Postby dgemily on Tue Jan 16, 2007 9:39 am

not sure if it's possible...

first: when you go to : http://us.imdb.com/find?s=all&q=Saw III;tt=1
in fact you are redirected to http://us.imdb.com/title/tt0489270/
so I'm not sure the spider search go there....

second point: in "results" line you don't have any url, and xlobby is looking for it .

and last point: this will not work if there are more than one result for a search.... ( because you are not redirected to the movie page if there are more than one result....)

imdb is not easy to manage it using spiders.....

later
dgemily
 
Posts: 793
Joined: Thu May 13, 2004 6:24 am
Location: Paris, France

Postby lar282 on Tue Jan 16, 2007 10:33 am

well, I have a second imdb spider that takes of the rest and that works great.
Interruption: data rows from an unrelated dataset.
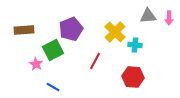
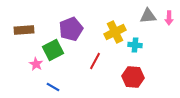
yellow cross: rotated 20 degrees clockwise
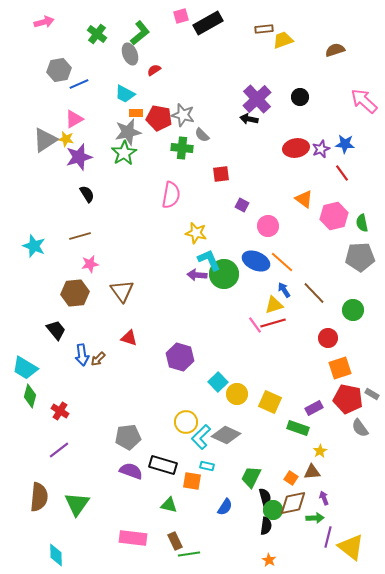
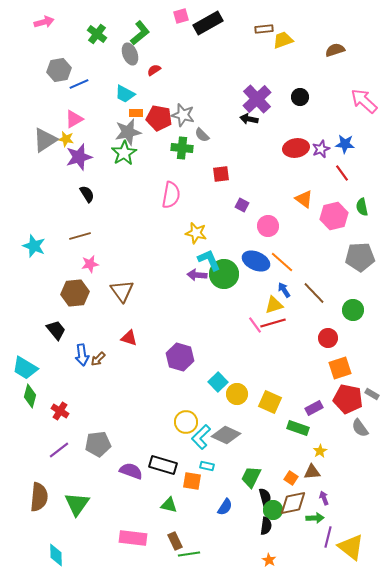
green semicircle at (362, 223): moved 16 px up
gray pentagon at (128, 437): moved 30 px left, 7 px down
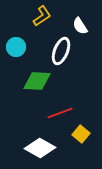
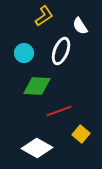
yellow L-shape: moved 2 px right
cyan circle: moved 8 px right, 6 px down
green diamond: moved 5 px down
red line: moved 1 px left, 2 px up
white diamond: moved 3 px left
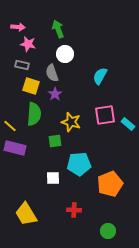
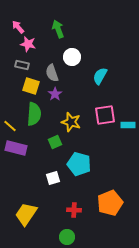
pink arrow: rotated 136 degrees counterclockwise
white circle: moved 7 px right, 3 px down
cyan rectangle: moved 1 px down; rotated 40 degrees counterclockwise
green square: moved 1 px down; rotated 16 degrees counterclockwise
purple rectangle: moved 1 px right
cyan pentagon: rotated 20 degrees clockwise
white square: rotated 16 degrees counterclockwise
orange pentagon: moved 19 px down
yellow trapezoid: rotated 65 degrees clockwise
green circle: moved 41 px left, 6 px down
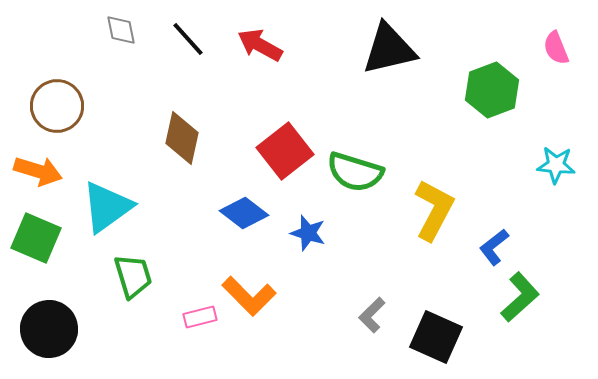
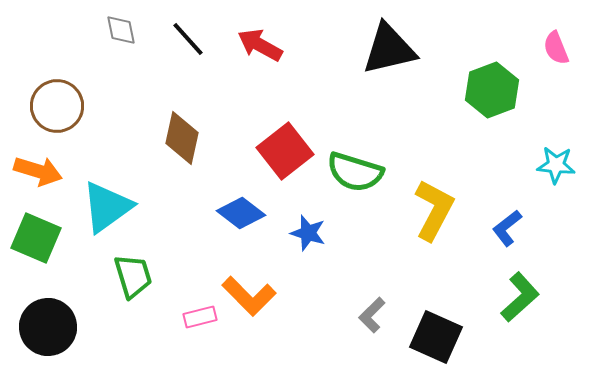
blue diamond: moved 3 px left
blue L-shape: moved 13 px right, 19 px up
black circle: moved 1 px left, 2 px up
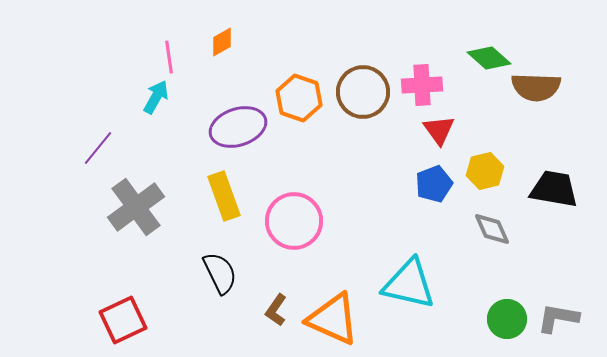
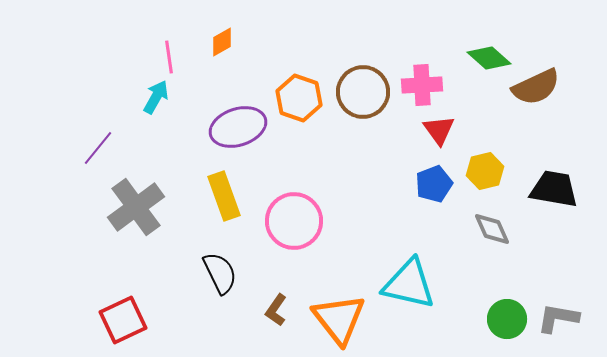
brown semicircle: rotated 27 degrees counterclockwise
orange triangle: moved 6 px right; rotated 28 degrees clockwise
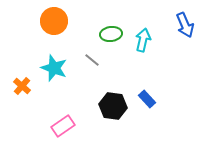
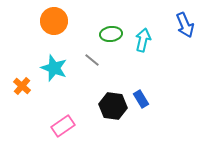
blue rectangle: moved 6 px left; rotated 12 degrees clockwise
What if I just use the below. Can u explain WHT! that doesn't work?(just for test and for me to understand)
//------------------------------------------------------------
url=http://us.imdb.com/title/tt0489270/

results=http://us.imdb.com/title/tt0489270/
<title>(?<display>.*?)\(.*?\)</title>

<meta name="title" content="(?<title>.*?)\(.*?\)"><meta

//Plot
<b class="ch">Plot Outline:</b> (?<plot>.*?)?. <a href="

// Coverart
<a name="poster" .*? title=".*?" src="(?<coverart>.*?)"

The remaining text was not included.